Answer
$\displaystyle \theta_{0}= 78.5^{\mathrm{o}}.$
Work Step by Step
If $\vec{v}_{0}$ is expressed as a magnitude (the speed $v_{0}$) and an angle $\theta_{0}$ (measured from the horizontal),
the particle's equations of motion along the horizontal $x$ axis and vertical $y$ axis are
$\left[\begin{array}{ll}
x-x_{0}=(v_{0}\cos\theta_{0})t & (4- 21)\\
y-y_{0}=(v_{0}\sin\theta_{0})t-\frac{1}{2}gt^{2} & (4- 22)\\
v_{y}=v_{0}\sin\theta_{0}-gt & (4- 23)\\
v_{y}^{2}=(v_{0}\sin\theta_{0})^{2}-2g(y-y_{0}) & (4- 24)
\end{array}\right]$
The initial velocity components are $\left\{\begin{array}{l}
v_{0x}=v_{0}\cos\theta_{0}\\
v_{0y}=v_{0}\sin\theta_{0}
\end{array}\right.$
At maximum height, $v_{y}=0$, so the velocity at that point equals $\vec{v}=v_{0x}\hat{i}$,
because the horizontal component remains the same throughout the flight (there is no horizontal acceleration).

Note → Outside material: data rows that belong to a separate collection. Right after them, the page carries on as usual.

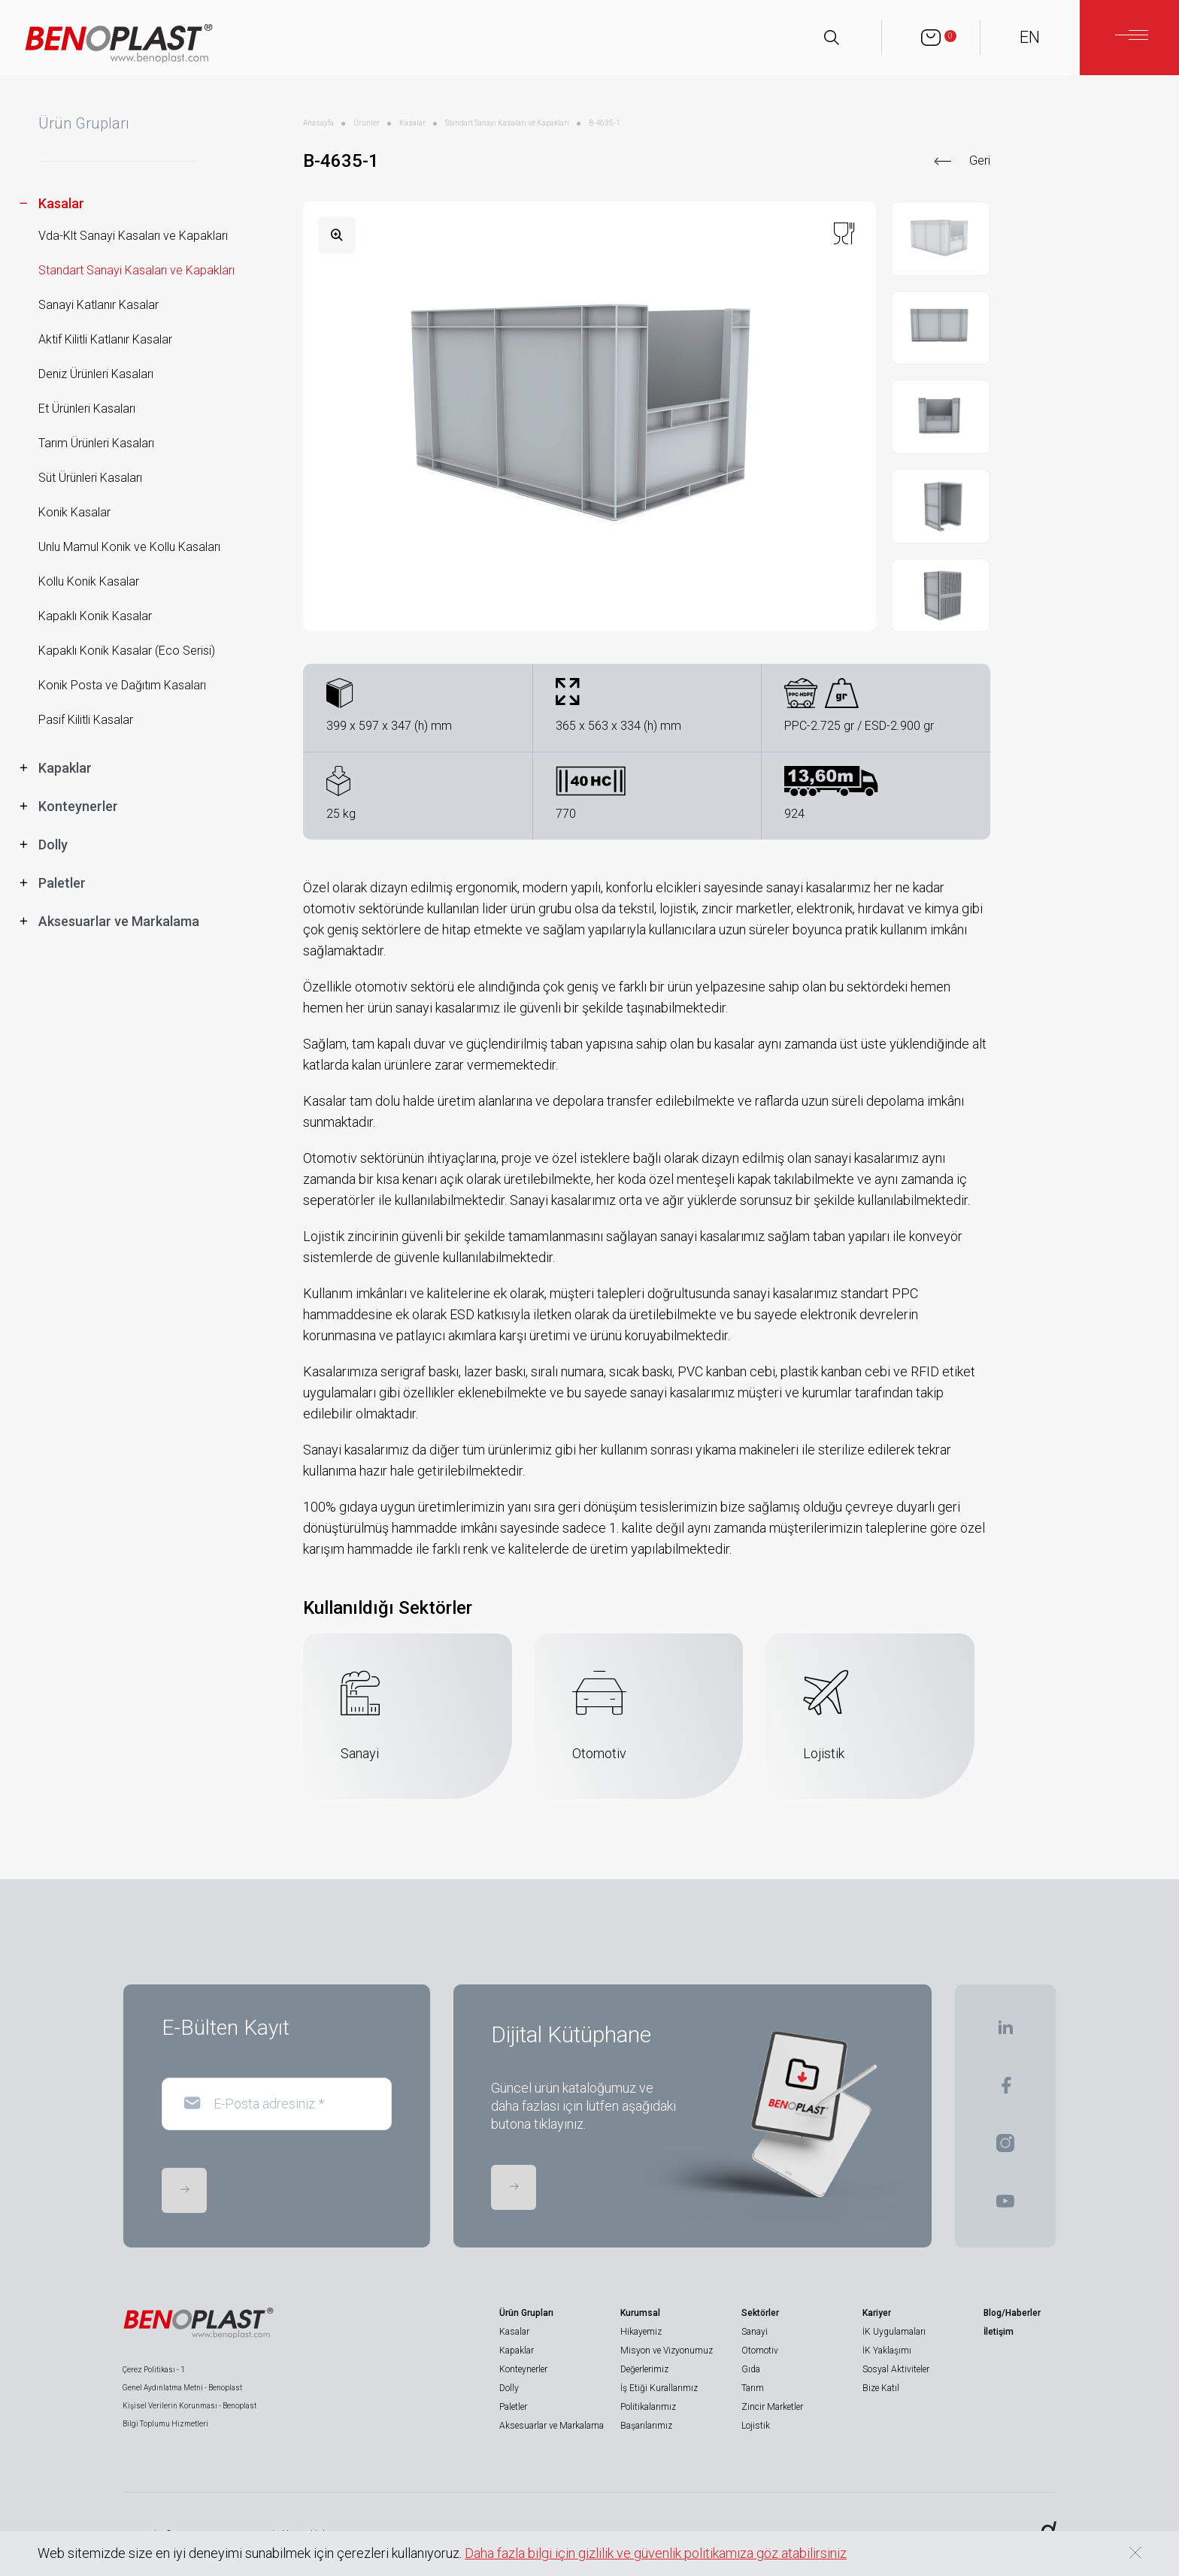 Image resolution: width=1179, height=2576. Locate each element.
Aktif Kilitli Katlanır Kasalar (105, 339)
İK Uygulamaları (894, 2331)
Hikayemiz (641, 2331)
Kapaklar (516, 2350)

The speed at the maximum point is $v=v_{0}\cos\theta_{0}$, and this equals $\displaystyle \frac{1}{5}v_{0} $
(a fifth of the initial speed).
So we solve for $\theta_{0}$
$v_{0}\displaystyle \cos\theta_{0}=\frac{1}{5}v_{0}$
$\displaystyle \cos\theta_{0}=\frac{1}{5}$
$\displaystyle \theta_{0}=\cos^{-1}\frac{1}{5}=78.5^{\mathrm{o}}.$